» Prompt: Images are to be dropped, and the rest of the data reproduced exactly.

☆ ☆ ☆ ☆ ☆

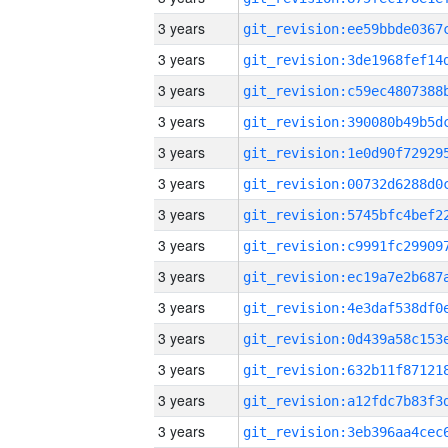
3 years
3 years
3 years
3 years
3 years
3 years
3 years
3 years
3 years
3 years
3 years
3 years
3 years
3 years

☆ ☆ ☆ ☆ ☆

» Written answer:
3 years
3 years
3 years
3 years
3 years
3 years
3 years
3 years
3 years
3 years
3 years
3 years
3 years
3 years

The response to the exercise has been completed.